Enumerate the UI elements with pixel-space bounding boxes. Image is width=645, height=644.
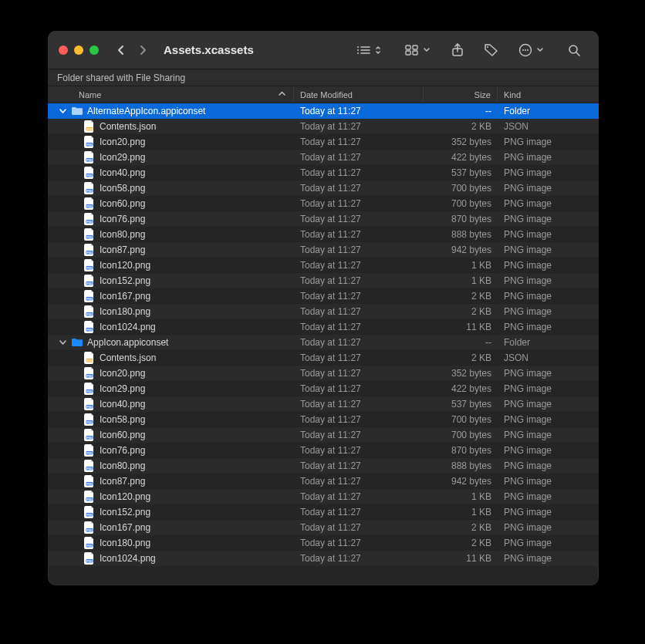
file-name-cell[interactable]: JSON Contents.json — [48, 120, 294, 133]
table-row[interactable]: JSON Contents.jsonToday at 11:272 KBJSON — [48, 350, 599, 366]
file-name-cell[interactable]: PNG Icon1024.png — [48, 552, 294, 565]
table-row[interactable]: PNG Icon167.pngToday at 11:272 KBPNG ima… — [48, 520, 599, 535]
file-name-cell[interactable]: PNG Icon167.png — [48, 521, 294, 534]
table-row[interactable]: PNG Icon152.pngToday at 11:271 KBPNG ima… — [48, 273, 599, 288]
svg-text:JSON: JSON — [86, 359, 93, 362]
file-name-cell[interactable]: PNG Icon60.png — [48, 197, 294, 210]
date-modified-cell: Today at 11:27 — [294, 383, 424, 394]
png-icon: PNG — [83, 275, 96, 287]
view-mode-button[interactable] — [350, 40, 381, 60]
date-modified-cell: Today at 11:27 — [294, 198, 424, 209]
file-name-cell[interactable]: PNG Icon120.png — [48, 491, 294, 503]
table-row[interactable]: PNG Icon60.pngToday at 11:27700 bytesPNG… — [48, 196, 599, 211]
table-row[interactable]: PNG Icon60.pngToday at 11:27700 bytesPNG… — [48, 427, 599, 443]
table-row[interactable]: AlternateAppIcon.appiconsetToday at 11:2… — [48, 103, 599, 119]
json-icon: JSON — [83, 120, 96, 133]
svg-text:PNG: PNG — [86, 375, 93, 378]
table-row[interactable]: PNG Icon87.pngToday at 11:27942 bytesPNG… — [48, 242, 599, 258]
tags-button[interactable] — [478, 40, 505, 60]
disclosure-triangle-icon[interactable] — [58, 339, 67, 347]
search-button[interactable] — [560, 40, 588, 60]
table-row[interactable]: PNG Icon29.pngToday at 11:27422 bytesPNG… — [48, 150, 599, 165]
share-button[interactable] — [444, 40, 471, 60]
file-name-cell[interactable]: PNG Icon20.png — [48, 367, 294, 379]
table-row[interactable]: PNG Icon167.pngToday at 11:272 KBPNG ima… — [48, 288, 599, 304]
file-name-cell[interactable]: PNG Icon58.png — [48, 413, 294, 426]
size-cell: 870 bytes — [424, 214, 498, 224]
date-modified-cell: Today at 11:27 — [294, 414, 424, 425]
back-button[interactable] — [111, 41, 131, 59]
table-row[interactable]: PNG Icon180.pngToday at 11:272 KBPNG ima… — [48, 535, 599, 551]
close-window-button[interactable] — [59, 46, 68, 55]
file-name-cell[interactable]: PNG Icon80.png — [48, 228, 294, 241]
table-row[interactable]: PNG Icon76.pngToday at 11:27870 bytesPNG… — [48, 443, 599, 458]
table-row[interactable]: PNG Icon29.pngToday at 11:27422 bytesPNG… — [48, 381, 599, 396]
file-name-cell[interactable]: AppIcon.appiconset — [48, 336, 294, 349]
kind-cell: PNG image — [498, 306, 590, 317]
file-name-cell[interactable]: PNG Icon40.png — [48, 167, 294, 179]
table-row[interactable]: PNG Icon40.pngToday at 11:27537 bytesPNG… — [48, 165, 599, 180]
png-icon: PNG — [83, 537, 96, 549]
file-name-cell[interactable]: PNG Icon76.png — [48, 213, 294, 225]
table-row[interactable]: PNG Icon1024.pngToday at 11:2711 KBPNG i… — [48, 319, 599, 335]
action-menu-button[interactable] — [512, 40, 543, 60]
file-list[interactable]: AlternateAppIcon.appiconsetToday at 11:2… — [48, 103, 599, 585]
forward-button[interactable] — [133, 41, 153, 59]
column-header-date[interactable]: Date Modified — [294, 86, 424, 103]
file-name-cell[interactable]: PNG Icon58.png — [48, 182, 294, 194]
svg-text:PNG: PNG — [86, 498, 93, 501]
table-row[interactable]: PNG Icon58.pngToday at 11:27700 bytesPNG… — [48, 412, 599, 427]
disclosure-triangle-icon[interactable] — [58, 107, 67, 116]
svg-text:PNG: PNG — [86, 483, 93, 486]
kind-cell: Folder — [498, 337, 590, 348]
file-name-cell[interactable]: PNG Icon29.png — [48, 383, 294, 395]
minimize-window-button[interactable] — [74, 46, 83, 55]
png-icon: PNG — [83, 383, 96, 395]
table-row[interactable]: PNG Icon40.pngToday at 11:27537 bytesPNG… — [48, 396, 599, 412]
file-name-cell[interactable]: PNG Icon1024.png — [48, 321, 294, 333]
column-header-kind[interactable]: Kind — [498, 86, 590, 103]
group-by-button[interactable] — [398, 40, 430, 60]
file-name-cell[interactable]: AlternateAppIcon.appiconset — [48, 105, 294, 117]
table-row[interactable]: PNG Icon76.pngToday at 11:27870 bytesPNG… — [48, 211, 599, 227]
file-name-cell[interactable]: PNG Icon87.png — [48, 475, 294, 487]
zoom-window-button[interactable] — [89, 46, 99, 55]
size-cell: 11 KB — [424, 322, 498, 332]
file-name-cell[interactable]: PNG Icon20.png — [48, 136, 294, 148]
png-icon: PNG — [83, 259, 96, 271]
file-name-cell[interactable]: PNG Icon180.png — [48, 537, 294, 549]
table-row[interactable]: AppIcon.appiconsetToday at 11:27--Folder — [48, 335, 599, 350]
kind-cell: PNG image — [498, 553, 590, 564]
column-header-name[interactable]: Name — [48, 86, 294, 103]
table-row[interactable]: PNG Icon120.pngToday at 11:271 KBPNG ima… — [48, 489, 599, 504]
table-row[interactable]: PNG Icon180.pngToday at 11:272 KBPNG ima… — [48, 304, 599, 319]
kind-cell: PNG image — [498, 460, 590, 471]
file-name-cell[interactable]: PNG Icon40.png — [48, 398, 294, 410]
file-name-cell[interactable]: PNG Icon152.png — [48, 275, 294, 287]
table-row[interactable]: PNG Icon80.pngToday at 11:27888 bytesPNG… — [48, 227, 599, 242]
file-name-cell[interactable]: PNG Icon80.png — [48, 460, 294, 472]
table-row[interactable]: PNG Icon58.pngToday at 11:27700 bytesPNG… — [48, 180, 599, 196]
table-row[interactable]: PNG Icon152.pngToday at 11:271 KBPNG ima… — [48, 504, 599, 520]
table-row[interactable]: PNG Icon1024.pngToday at 11:2711 KBPNG i… — [48, 551, 599, 566]
file-name-cell[interactable]: PNG Icon29.png — [48, 151, 294, 164]
file-name-cell[interactable]: PNG Icon180.png — [48, 305, 294, 318]
date-modified-cell: Today at 11:27 — [294, 352, 424, 363]
svg-text:PNG: PNG — [86, 205, 93, 208]
file-name-cell[interactable]: PNG Icon120.png — [48, 259, 294, 271]
table-row[interactable]: PNG Icon20.pngToday at 11:27352 bytesPNG… — [48, 366, 599, 381]
file-name-cell[interactable]: PNG Icon167.png — [48, 290, 294, 302]
table-row[interactable]: PNG Icon20.pngToday at 11:27352 bytesPNG… — [48, 134, 599, 150]
file-name-cell[interactable]: PNG Icon87.png — [48, 244, 294, 256]
table-row[interactable]: PNG Icon120.pngToday at 11:271 KBPNG ima… — [48, 258, 599, 273]
file-name-cell[interactable]: PNG Icon76.png — [48, 444, 294, 457]
column-header-size[interactable]: Size — [424, 86, 498, 103]
file-name-cell[interactable]: PNG Icon152.png — [48, 506, 294, 518]
file-name-label: Icon40.png — [100, 399, 145, 410]
file-name-cell[interactable]: PNG Icon60.png — [48, 429, 294, 441]
png-icon: PNG — [83, 182, 96, 194]
file-name-cell[interactable]: JSON Contents.json — [48, 352, 294, 364]
table-row[interactable]: JSON Contents.jsonToday at 11:272 KBJSON — [48, 119, 599, 134]
table-row[interactable]: PNG Icon80.pngToday at 11:27888 bytesPNG… — [48, 458, 599, 474]
table-row[interactable]: PNG Icon87.pngToday at 11:27942 bytesPNG… — [48, 474, 599, 489]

···

YOUR ASSIGNMENT
Would you filter the records and copy each line that contains the word "size"?

TASK RESPONSE
size-cell: 870 bytes — [424, 214, 498, 224]
size-cell: 11 KB — [424, 322, 498, 332]
column-header-size[interactable]: Size — [424, 86, 498, 103]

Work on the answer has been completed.